Re: [PATCH v2 2/5] KVM: nVMX: Handle pending #DB when injecting INIT VM-exit

Sean Christopherson <sean.j.christopherson@xxxxxxxxx> · Mon, 3 Feb 2020 11:13:30 -0800

On Tue, Jan 28, 2020 at 01:27:12AM -0800, Oliver Upton wrote:
> SDM 27.3.4 states that the 'pending debug exceptions' VMCS field will
> be populated if a VM-exit caused by an INIT signal takes priority over a
> debug-trap. Emulate this behavior when synthesizing an INIT signal
> VM-exit into L1.
> 
> Fixes: 558b8d50dbff ("KVM: x86: Fix INIT signal handling in various CPU states")
> Signed-off-by: Oliver Upton <oupton@xxxxxxxxxx>
> ---
>  arch/x86/kvm/vmx/nested.c | 23 +++++++++++++++++++++++
>  1 file changed, 23 insertions(+)
> 
> diff --git a/arch/x86/kvm/vmx/nested.c b/arch/x86/kvm/vmx/nested.c
> index 95b3f4306ac2..aba16599ca69 100644
> --- a/arch/x86/kvm/vmx/nested.c
> +++ b/arch/x86/kvm/vmx/nested.c
> @@ -3572,6 +3572,27 @@ static void nested_vmx_inject_exception_vmexit(struct kvm_vcpu *vcpu,
>  	nested_vmx_vmexit(vcpu, EXIT_REASON_EXCEPTION_NMI, intr_info, exit_qual);
>  }
>  
> +static inline bool nested_vmx_check_pending_dbg(struct kvm_vcpu *vcpu)

Really dislike the name, partially because the code checks @has_payload and
partially because the part, nested_vmx_set_pending_dbg() "sets" completely
different state than this checks.

Checking has_payload may also be wrong, e.g. wouldn't it make sense to
update GUEST_PENDING_DBG_EXCEPTIONS, even if we crush it with '0'?

> +{
> +	return vcpu->arch.exception.nr == DB_VECTOR &&
> +			vcpu->arch.exception.pending &&
> +			vcpu->arch.exception.has_payload;
> +}
> +
> +/*
> + * If a higher priority VM-exit is delivered before a debug-trap, hardware will
> + * set the 'pending debug exceptions' field appropriately for reinjection on the
> + * next VM-entry.
> + */
> +static void nested_vmx_set_pending_dbg(struct kvm_vcpu *vcpu)
> +{
> +	vmcs_writel(GUEST_PENDING_DBG_EXCEPTIONS, vcpu->arch.exception.payload);
> +	vcpu->arch.exception.has_payload = false;
> +	vcpu->arch.exception.payload = 0;
> +	vcpu->arch.exception.pending = false;
> +	vcpu->arch.exception.injected = true;

This looks wrong.  The #DB hasn't been injected, KVM is simply emulating
the side effect of the VMCS field being updated.  E.g. KVM will have
different architecturally visible behavior depending on @has_payload.

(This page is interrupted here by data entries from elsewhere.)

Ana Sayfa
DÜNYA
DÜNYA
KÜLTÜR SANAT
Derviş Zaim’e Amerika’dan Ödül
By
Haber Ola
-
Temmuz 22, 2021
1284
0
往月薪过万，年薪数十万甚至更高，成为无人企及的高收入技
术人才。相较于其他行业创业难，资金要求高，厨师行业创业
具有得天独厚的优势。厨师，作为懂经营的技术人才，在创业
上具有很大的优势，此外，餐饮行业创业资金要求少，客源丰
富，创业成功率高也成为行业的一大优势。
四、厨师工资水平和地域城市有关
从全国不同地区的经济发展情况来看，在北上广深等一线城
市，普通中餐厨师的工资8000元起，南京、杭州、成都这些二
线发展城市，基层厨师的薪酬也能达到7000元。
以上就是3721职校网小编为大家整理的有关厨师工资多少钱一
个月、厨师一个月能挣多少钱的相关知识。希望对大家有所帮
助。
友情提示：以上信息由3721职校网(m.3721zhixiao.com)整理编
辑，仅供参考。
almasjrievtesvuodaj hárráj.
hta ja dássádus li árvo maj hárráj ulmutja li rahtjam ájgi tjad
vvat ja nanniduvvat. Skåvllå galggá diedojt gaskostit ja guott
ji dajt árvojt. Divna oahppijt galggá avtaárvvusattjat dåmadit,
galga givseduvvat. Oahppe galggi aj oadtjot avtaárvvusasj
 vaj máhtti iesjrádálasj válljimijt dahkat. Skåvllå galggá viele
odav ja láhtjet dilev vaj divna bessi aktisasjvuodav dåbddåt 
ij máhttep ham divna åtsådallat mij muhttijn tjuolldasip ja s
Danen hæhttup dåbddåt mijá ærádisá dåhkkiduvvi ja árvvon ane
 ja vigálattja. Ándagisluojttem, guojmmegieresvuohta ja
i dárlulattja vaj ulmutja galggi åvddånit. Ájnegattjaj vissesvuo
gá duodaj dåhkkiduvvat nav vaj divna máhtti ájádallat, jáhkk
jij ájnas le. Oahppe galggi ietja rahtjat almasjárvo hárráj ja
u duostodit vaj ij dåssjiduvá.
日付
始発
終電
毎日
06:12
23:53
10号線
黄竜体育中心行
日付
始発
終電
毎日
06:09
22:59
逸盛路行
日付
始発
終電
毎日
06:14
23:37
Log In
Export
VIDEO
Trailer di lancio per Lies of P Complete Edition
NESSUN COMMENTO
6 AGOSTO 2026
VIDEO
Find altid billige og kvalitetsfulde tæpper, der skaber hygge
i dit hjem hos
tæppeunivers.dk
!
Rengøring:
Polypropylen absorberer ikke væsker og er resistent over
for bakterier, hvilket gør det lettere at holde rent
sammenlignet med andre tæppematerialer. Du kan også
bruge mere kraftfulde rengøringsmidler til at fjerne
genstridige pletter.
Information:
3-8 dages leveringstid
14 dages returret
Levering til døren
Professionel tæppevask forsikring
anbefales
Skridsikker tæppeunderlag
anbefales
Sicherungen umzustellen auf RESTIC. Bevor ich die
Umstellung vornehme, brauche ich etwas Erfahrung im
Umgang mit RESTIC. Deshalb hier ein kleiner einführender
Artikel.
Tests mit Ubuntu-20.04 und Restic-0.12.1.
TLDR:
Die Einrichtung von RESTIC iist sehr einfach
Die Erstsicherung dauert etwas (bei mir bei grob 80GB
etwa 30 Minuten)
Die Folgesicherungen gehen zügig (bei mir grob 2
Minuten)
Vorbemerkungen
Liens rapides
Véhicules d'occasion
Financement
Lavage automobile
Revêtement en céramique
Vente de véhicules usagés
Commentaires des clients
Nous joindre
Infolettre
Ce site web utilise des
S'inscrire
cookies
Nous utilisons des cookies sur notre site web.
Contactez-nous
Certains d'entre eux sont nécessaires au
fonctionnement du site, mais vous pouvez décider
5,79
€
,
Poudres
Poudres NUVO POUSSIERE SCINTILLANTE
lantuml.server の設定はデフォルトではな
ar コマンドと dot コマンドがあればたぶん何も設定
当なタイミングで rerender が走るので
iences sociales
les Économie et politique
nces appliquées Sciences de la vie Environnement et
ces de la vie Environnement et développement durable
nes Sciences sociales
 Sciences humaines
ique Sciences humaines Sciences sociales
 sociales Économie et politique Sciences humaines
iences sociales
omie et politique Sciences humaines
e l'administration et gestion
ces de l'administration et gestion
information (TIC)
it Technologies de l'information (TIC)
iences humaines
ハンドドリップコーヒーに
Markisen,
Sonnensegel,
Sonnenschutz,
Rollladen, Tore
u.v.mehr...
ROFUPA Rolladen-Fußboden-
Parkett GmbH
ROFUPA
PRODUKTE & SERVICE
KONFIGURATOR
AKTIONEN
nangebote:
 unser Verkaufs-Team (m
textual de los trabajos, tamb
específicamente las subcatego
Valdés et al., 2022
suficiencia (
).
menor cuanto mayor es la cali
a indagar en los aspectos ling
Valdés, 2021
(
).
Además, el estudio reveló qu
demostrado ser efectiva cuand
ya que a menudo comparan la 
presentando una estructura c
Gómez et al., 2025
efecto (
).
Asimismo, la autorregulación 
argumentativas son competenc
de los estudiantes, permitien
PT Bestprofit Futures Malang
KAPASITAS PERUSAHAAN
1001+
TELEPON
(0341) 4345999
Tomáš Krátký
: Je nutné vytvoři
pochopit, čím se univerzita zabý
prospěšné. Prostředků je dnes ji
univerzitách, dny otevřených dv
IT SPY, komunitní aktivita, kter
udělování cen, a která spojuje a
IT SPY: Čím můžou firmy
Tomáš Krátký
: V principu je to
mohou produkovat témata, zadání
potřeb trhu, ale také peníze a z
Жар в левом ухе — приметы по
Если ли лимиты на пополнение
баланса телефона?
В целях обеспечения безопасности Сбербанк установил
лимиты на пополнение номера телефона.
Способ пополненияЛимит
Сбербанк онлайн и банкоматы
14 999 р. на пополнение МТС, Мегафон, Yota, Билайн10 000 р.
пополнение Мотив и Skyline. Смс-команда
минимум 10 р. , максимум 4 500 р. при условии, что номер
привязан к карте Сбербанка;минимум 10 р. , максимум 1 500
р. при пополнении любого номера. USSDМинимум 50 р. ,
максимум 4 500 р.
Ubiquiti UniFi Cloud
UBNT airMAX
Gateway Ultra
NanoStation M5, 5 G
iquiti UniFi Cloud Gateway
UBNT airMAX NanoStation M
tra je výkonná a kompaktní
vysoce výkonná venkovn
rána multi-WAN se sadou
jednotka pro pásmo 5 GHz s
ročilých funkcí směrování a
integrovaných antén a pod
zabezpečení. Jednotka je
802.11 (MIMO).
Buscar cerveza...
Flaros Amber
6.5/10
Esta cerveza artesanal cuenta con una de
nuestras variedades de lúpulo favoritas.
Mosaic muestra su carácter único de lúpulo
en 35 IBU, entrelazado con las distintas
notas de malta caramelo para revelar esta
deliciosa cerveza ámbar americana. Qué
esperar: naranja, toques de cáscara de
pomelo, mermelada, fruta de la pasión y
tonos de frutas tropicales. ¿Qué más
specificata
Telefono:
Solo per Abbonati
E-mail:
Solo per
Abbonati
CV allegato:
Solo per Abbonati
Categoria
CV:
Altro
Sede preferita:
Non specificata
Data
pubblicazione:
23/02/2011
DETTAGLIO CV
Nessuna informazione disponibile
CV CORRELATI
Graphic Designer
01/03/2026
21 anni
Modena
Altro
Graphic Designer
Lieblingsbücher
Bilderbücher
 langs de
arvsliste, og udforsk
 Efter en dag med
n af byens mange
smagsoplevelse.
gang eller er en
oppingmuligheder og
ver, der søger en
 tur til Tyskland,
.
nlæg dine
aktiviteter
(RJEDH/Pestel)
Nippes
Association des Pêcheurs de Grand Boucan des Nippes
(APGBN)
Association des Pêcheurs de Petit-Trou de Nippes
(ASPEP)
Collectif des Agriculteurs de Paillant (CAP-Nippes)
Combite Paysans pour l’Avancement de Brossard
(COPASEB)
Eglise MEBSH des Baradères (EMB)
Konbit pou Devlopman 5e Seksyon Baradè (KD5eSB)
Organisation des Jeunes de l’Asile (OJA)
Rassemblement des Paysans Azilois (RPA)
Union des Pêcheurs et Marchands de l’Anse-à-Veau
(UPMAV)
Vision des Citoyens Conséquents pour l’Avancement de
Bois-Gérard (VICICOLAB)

It's not KVM's responsibility to update the pending exceptions, e.g. if
L1 wants to emulate INIT for L2 then it needs to purge the VMCS fields that
are affected by INIT.

> +}
> +
>  static int vmx_check_nested_events(struct kvm_vcpu *vcpu, bool external_intr)
>  {
>  	struct vcpu_vmx *vmx = to_vmx(vcpu);
> @@ -3584,6 +3605,8 @@ static int vmx_check_nested_events(struct kvm_vcpu *vcpu, bool external_intr)
>  		test_bit(KVM_APIC_INIT, &apic->pending_events)) {
>  		if (block_nested_events)
>  			return -EBUSY;
> +		if (nested_vmx_check_pending_dbg(vcpu))
> +			nested_vmx_set_pending_dbg(vcpu);

I'd strongly prefer to open code the whole thing.  Alternatively, if there
are other events that will need similar logic, add a single helper to take
care of everything.

E.g.

		if (vcpu->arch.exception.pending &&
		    vcpu->arch.exception.nr == DB_VECTOR &&
		    vcpu->arch.exception.has_payload)
			vmcs_writel(GUEST_PENDING_DBG_EXCEPTIONS,
				    vcpu->arch.exception.payload);

or

                if (vcpu->arch.exception.pending &&
                    vcpu->arch.exception.nr == DB_VECTOR)
                        vmcs_writel(GUEST_PENDING_DBG_EXCEPTIONS,
                                    vcpu->arch.exception.payload);

or
		nested_vmx_update_guest_pending_dbg();

>  		clear_bit(KVM_APIC_INIT, &apic->pending_events);
>  		nested_vmx_vmexit(vcpu, EXIT_REASON_INIT_SIGNAL, 0, 0);
>  		return 0;
> -- 
> 2.25.0.341.g760bfbb309-goog
>